Assignment:
For each entry below, copy the text exactly and leave out any picture.

Information:
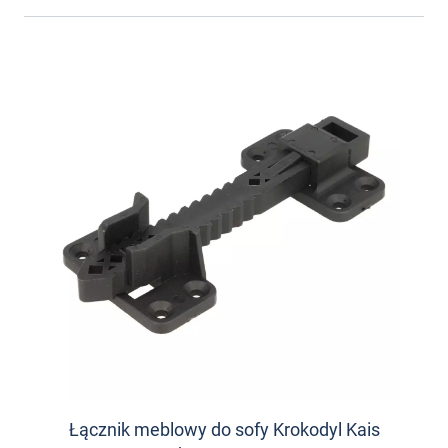
Łącznik meblowy do sofy Krokodyl Kais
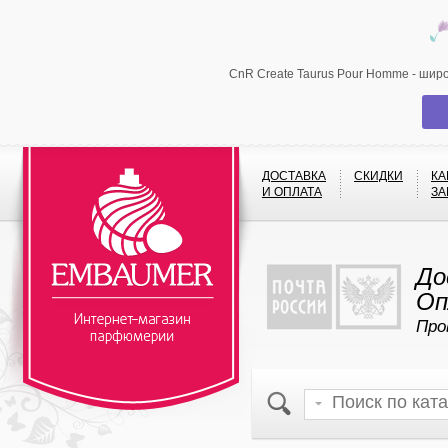
CnR Create Taurus Pour Homme - шир
ДОСТАВКА
СКИДКИ
КА
И ОПЛАТА
ЗА
До
Оп
Про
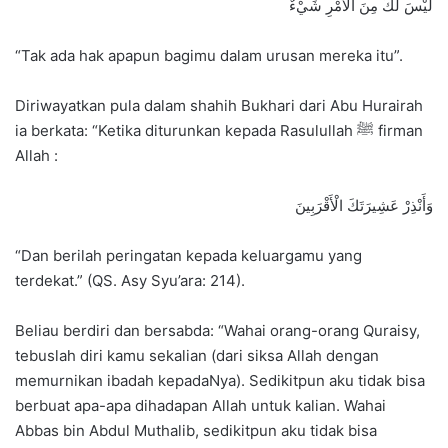
لَيْسَ لَكَ مِنَ الْأَمْرِ شَيْءٌ
“Tak ada hak apapun bagimu dalam urusan mereka itu”.
Diriwayatkan pula dalam shahih Bukhari dari Abu Hurairah
ia berkata: “Ketika diturunkan kepada Rasulullah ﷺ firman
Allah :
وَأَنْذِرْ عَشِيرَتَكَ الْأَقْرَبِينَ
“Dan berilah peringatan kepada keluargamu yang
terdekat.” (QS. Asy Syu’ara: 214).
Beliau berdiri dan bersabda: “Wahai orang-orang Quraisy,
tebuslah diri kamu sekalian (dari siksa Allah dengan
memurnikan ibadah kepadaNya). Sedikitpun aku tidak bisa
berbuat apa-apa dihadapan Allah untuk kalian. Wahai
Abbas bin Abdul Muthalib, sedikitpun aku tidak bisa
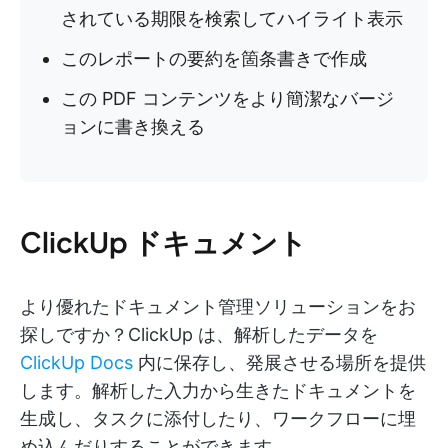
されている期限を検索してハイライト表示
このレポートの要約を箇条書きで作成
この PDF コンテンツをより簡潔なバージ
ョンに書き換える
ClickUp ドキュメント
より優れたドキュメント管理ソリューションをお
探しですか？ClickUp は、解析したデータを
ClickUp Docs
内に保存し、発展させる場所を提供
します。解析した入力から生きたドキュメントを
生成し、タスクに添付したり、ワークフローに埋
め込んだりすることができます。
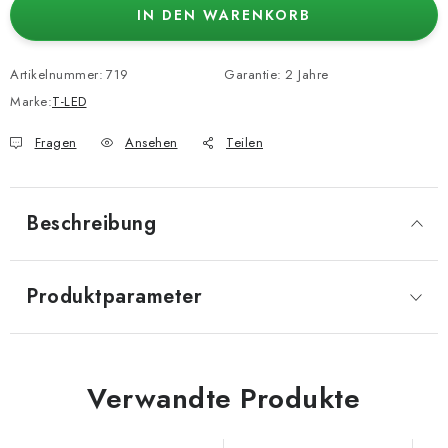
IN DEN WARENKORB
Artikelnummer:
719
Garantie
:
2 Jahre
Marke:
T-LED
Fragen
Ansehen
Teilen
Beschreibung
Produktparameter
Verwandte Produkte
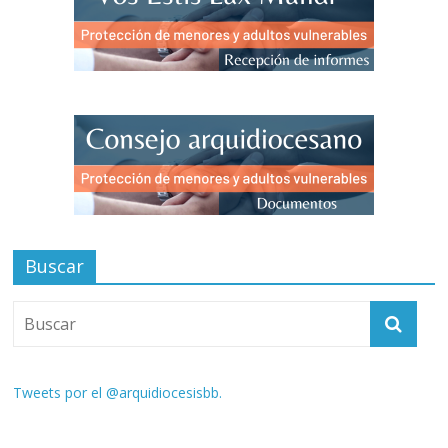
Buscar
Tweets por el @arquidiocesisbb.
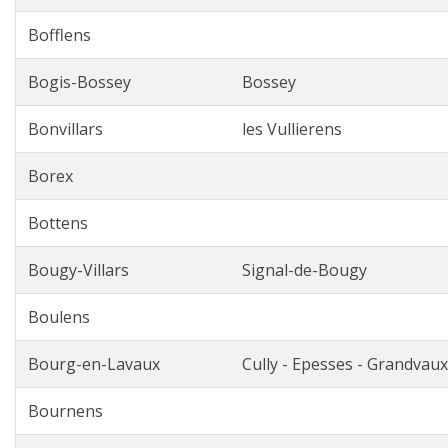
Bofflens
Bogis-Bossey
Bossey
Bonvillars
les Vullierens
Borex
Bottens
Bougy-Villars
Signal-de-Bougy
Boulens
Bourg-en-Lavaux
Cully - Epesses - Grandvaux -
Bournens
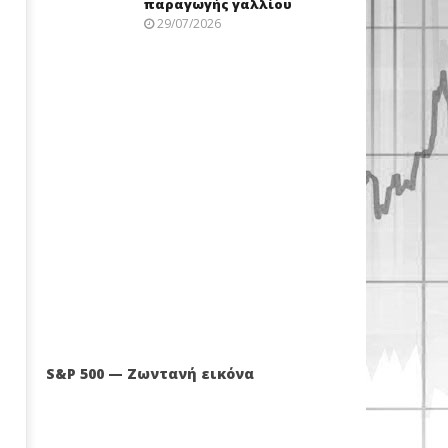
παραγωγής γαλλίου
29/07/2026
S&P 500 — Ζωντανή εικόνα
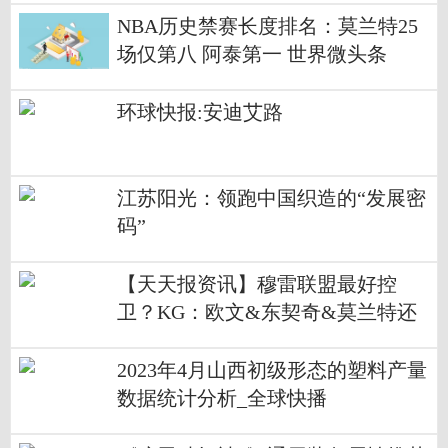
NBA历史禁赛长度排名：莫兰特25
场仅第八 阿泰第一 世界微头条
环球快报:安迪艾路
江苏阳光：领跑中国织造的“发展密
码”
【天天报资讯】穆雷联盟最好控
卫？KG：欧文&东契奇&莫兰特还
在 至少4人比他强
2023年4月山西初级形态的塑料产量
数据统计分析_全球快播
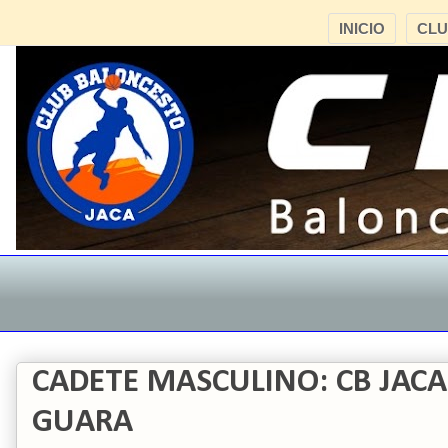
INICIO
CL
CADETE MASCULINO: CB JACA 7
GUARA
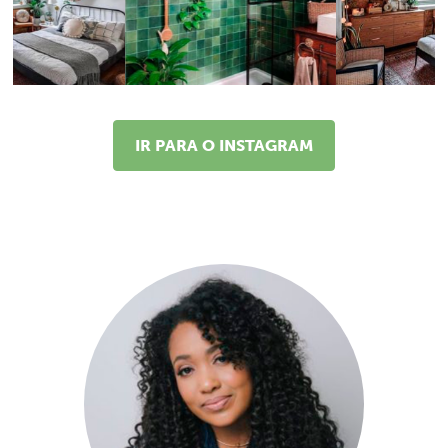
IR PARA O INSTAGRAM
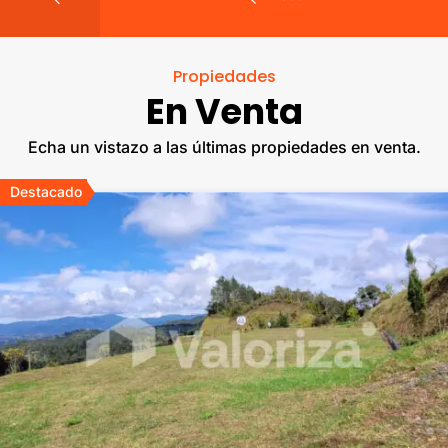
Propiedades
En Venta
Echa un vistazo a las últimas propiedades en venta.
Destacado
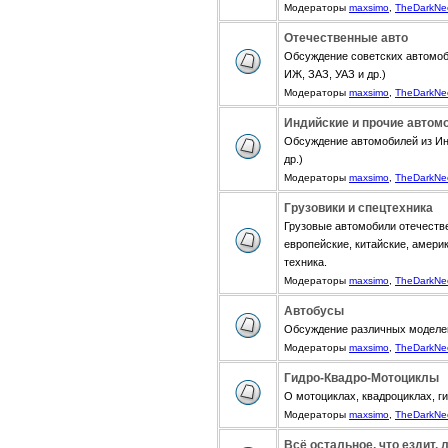
Модераторы
maxsimo
,
TheDarkNe
Отечественные авто
Обсуждение советских автомоб
ИЖ, ЗАЗ, УАЗ и др.)
Модераторы
maxsimo
,
TheDarkNe
Индийские и прочие автом
Обсуждение автомобилей из Инди
др.)
Модераторы
maxsimo
,
TheDarkNe
Грузовики и спецтехника
Грузовые автомобили отечестве
европейские, китайские, амери
техника.
Модераторы
maxsimo
,
TheDarkNe
Автобусы
Обсуждение различных моделе
Модераторы
maxsimo
,
TheDarkNe
Гидро-Квадро-Мотоциклы
О мотоциклах, квадроциклах, г
Модераторы
maxsimo
,
TheDarkNe
Всё остальное, что ездит, 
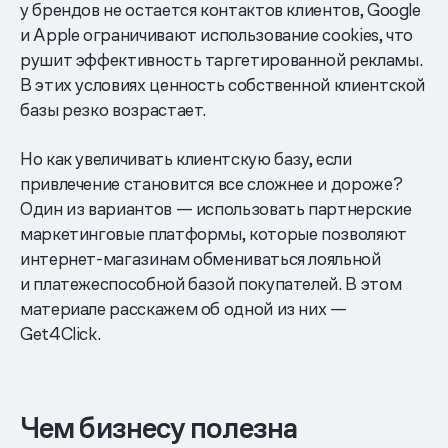
у брендов не остается контактов клиентов, Google
и Apple ограничивают использование cookies, что
рушит эффективность таргетированной рекламы.
В этих условиях ценность собственной клиентской
базы резко возрастает.
Но как увеличивать клиентскую базу, если
привлечение становится все сложнее и дороже?
Один из вариантов — использовать партнерские
маркетинговые платформы, которые позволяют
интернет-магазинам обмениваться лояльной
и платежеспособной базой покупателей. В этом
материале расскажем об одной из них —
Get4Click.
Чем бизнесу полезна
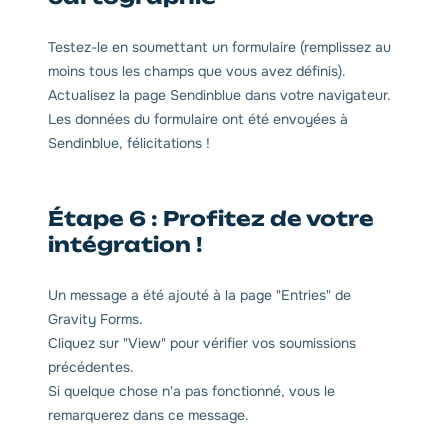
Testez-le en soumettant un formulaire (remplissez au
moins tous les champs que vous avez définis).
Actualisez la page Sendinblue dans votre navigateur.
Les données du formulaire ont été envoyées à
Sendinblue, félicitations !
Étape 6 : Profitez de votre
intégration !
Un message a été ajouté à la page "Entries" de
Gravity Forms.
Cliquez sur "View" pour vérifier vos soumissions
précédentes.
Si quelque chose n'a pas fonctionné, vous le
remarquerez dans ce message.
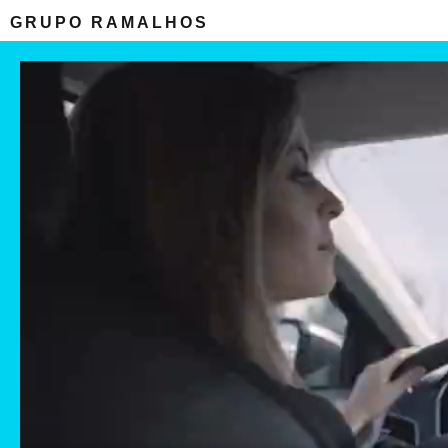
GRUPO RAMALHOS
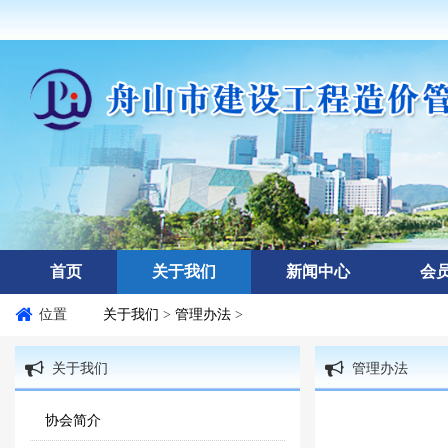
首页
关于我们
新闻中心
会
位置
关于我们
>
管理办法
>
关于我们
管理办法
协会简介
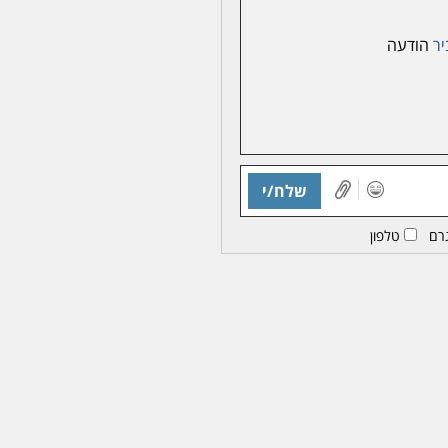
יר
הודעה
שלח/י
רם
טלפון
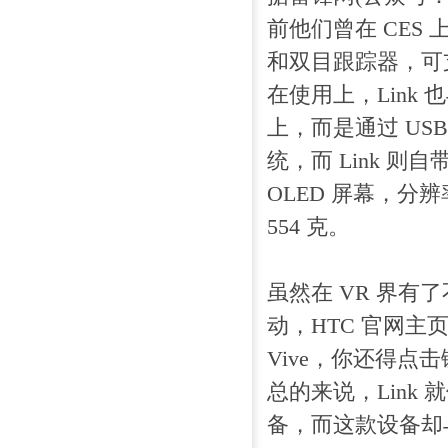
前他们曾在 CE
和双目跟踪器，可支
在使用上，Link
上，而是通过 US
统，而 Link 则
OLED 屏幕，分辨率
554 克。
虽然在 VR 界有
动，HTC 官网主
Vive，你还得点击
总的来说，Link 就
备，而这款设备却与 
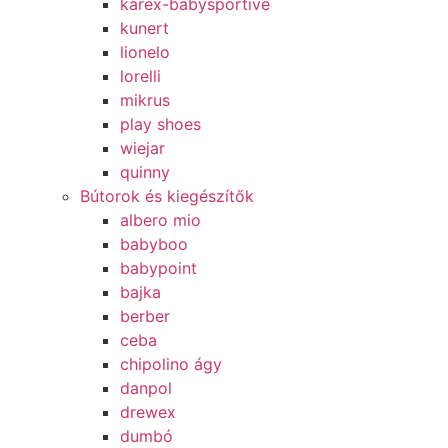
karex-babysportive
kunert
lionelo
lorelli
mikrus
play shoes
wiejar
quinny
Bútorok és kiegészítők
albero mio
babyboo
babypoint
bajka
berber
ceba
chipolino ágy
danpol
drewex
dumbó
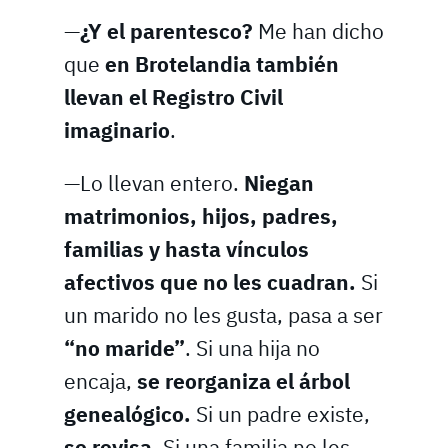
—
¿Y el parentesco?
Me han dicho
que
en Brotelandia también
llevan el Registro Civil
imaginario
.
—Lo llevan entero.
Niegan
matrimonios, hijos, padres,
familias y hasta vínculos
afectivos que no les cuadran.
Si
un marido no les gusta, pasa a ser
“no maride”
. Si una hija no
encaja,
se reorganiza el árbol
genealógico.
Si un padre existe,
se revisa
. Si una familia no les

Response for this exercise:
Łącznik meblowy do sofy Krokodyl Kais
CnR Create Taurus Pour Homme - шир
ДОСТАВКА
СКИДКИ
КА
И ОПЛАТА
ЗА
До
Оп
Про
لَيْسَ لَكَ مِنَ الْأَمْرِ شَيْءٌ
“Tak ada hak apapun bagimu dalam urusan mereka itu”.
Diriwayatkan pula dalam shahih Bukhari dari Abu Hurairah
ia berkata: “Ketika diturunkan kepada Rasulullah ﷺ firman
Allah :
وَأَنْذِرْ عَشِيرَتَكَ الْأَقْرَبِينَ
“Dan berilah peringatan kepada keluargamu yang
terdekat.” (QS. Asy Syu’ara: 214).
Beliau berdiri dan bersabda: “Wahai orang-orang Quraisy,
tebuslah diri kamu sekalian (dari siksa Allah dengan
memurnikan ibadah kepadaNya). Sedikitpun aku tidak bisa
berbuat apa-apa dihadapan Allah untuk kalian. Wahai
Abbas bin Abdul Muthalib, sedikitpun aku tidak bisa
されている期限を検索してハイライト表示
このレポートの要約を箇条書きで作成
この PDF コンテンツをより簡潔なバージ
ョンに書き換える
ClickUp ドキュメント
より優れたドキュメント管理ソリューションをお
探しですか？ClickUp は、解析したデータを
ClickUp Docs
内に保存し、発展させる場所を提供
します。解析した入力から生きたドキュメントを
生成し、タスクに添付したり、ワークフローに埋
め込んだりすることができます。
IN DEN WARENKORB
Artikelnummer:
719
Garantie
:
2 Jahre
Marke:
T-LED
Fragen
Ansehen
Teilen
Beschreibung
Produktparameter
Verwandte Produkte
Buscar
Tweets por el @arquidiocesisbb.
Bofflens
Bogis-Bossey
Bossey
Bonvillars
les Vullierens
Borex
Bottens
Bougy-Villars
Signal-de-Bougy
Boulens
Bourg-en-Lavaux
Cully - Epesses - Grandvaux -
Bournens
παραγωγής γαλλίου
29/07/2026
S&P 500 — Ζωντανή εικόνα
NBA历史禁赛长度排名：莫兰特25
场仅第八 阿泰第一 世界微头条
环球快报:安迪艾路
江苏阳光：领跑中国织造的“发展密
码”
【天天报资讯】穆雷联盟最好控
卫？KG：欧文&东契奇&莫兰特还
在 至少4人比他强
2023年4月山西初级形态的塑料产量
数据统计分析_全球快播
INICIO
CL
CADETE MASCULINO: CB JACA 7
GUARA
IR PARA O INSTAGRAM
Propiedades
En Venta
Echa un vistazo a las últimas propiedades en venta.
Destacado
Модераторы
maxsimo
,
TheDarkNe
Отечественные авто
Обсуждение советских автомоб
ИЖ, ЗАЗ, УАЗ и др.)
Модераторы
maxsimo
,
TheDarkNe
Индийские и прочие автом
Обсуждение автомобилей из Инди
др.)
Модераторы
maxsimo
,
TheDarkNe
Грузовики и спецтехника
Грузовые автомобили отечестве
европейские, китайские, амери
техника.
Модераторы
maxsimo
,
TheDarkNe
Автобусы
Обсуждение различных моделе
Модераторы
maxsimo
,
TheDarkNe
Гидро-Квадро-Мотоциклы
О мотоциклах, квадроциклах, г
Модераторы
maxsimo
,
TheDarkNe
Всё остальное, что ездит, 
у брендов не остается контактов клиентов, Google
и Apple ограничивают использование cookies, что
рушит эффективность таргетированной рекламы.
В этих условиях ценность собственной клиентской
базы резко возрастает.
Но как увеличивать клиентскую базу, если
привлечение становится все сложнее и дороже?
Один из вариантов — использовать партнерские
маркетинговые платформы, которые позволяют
интернет-магазинам обмениваться лояльной
и платежеспособной базой покупателей. В этом
материале расскажем об одной из них —
Get4Click.
Чем бизнесу полезна
Testez-le en soumettant un formulaire (remplissez au
moins tous les champs que vous avez définis).
Actualisez la page Sendinblue dans votre navigateur.
Les données du formulaire ont été envoyées à
Sendinblue, félicitations !
Étape 6 : Profitez de votre
intégration !
Un message a été ajouté à la page "Entries" de
Gravity Forms.
Cliquez sur "View" pour vérifier vos soumissions
précédentes.
Si quelque chose n'a pas fonctionné, vous le
remarquerez dans ce message.
GRUPO RAMALHOS
首页
关于我们
新闻中心
会
位置
关于我们
>
管理办法
>
关于我们
管理办法
协会简介
יר
הודעה
שלח/י
רם
טלפון
前他们曾在 CE
和双目跟踪器，可支
在使用上，Link
上，而是通过 US
统，而 Link 则
OLED 屏幕，分辨率
554 克。
虽然在 VR 界有
动，HTC 官网主
Vive，你还得点击
总的来说，Link 就
备，而这款设备却与 
karex-babysportive
kunert
lionelo
lorelli
mikrus
play shoes
wiejar
quinny
Bútorok és kiegészítők
albero mio
babyboo
babypoint
bajka
berber
ceba
chipolino ágy
danpol
drewex
dumbó
—
¿Y el parentesco?
Me han dicho
que
en Brotelandia también
llevan el Registro Civil
imaginario
.
—Lo llevan entero.
Niegan
matrimonios, hijos, padres,
familias y hasta vínculos
afectivos que no les cuadran.
Si
un marido no les gusta, pasa a ser
“no maride”
. Si una hija no
encaja,
se reorganiza el árbol
genealógico.
Si un padre existe,
se revisa
. Si una familia no les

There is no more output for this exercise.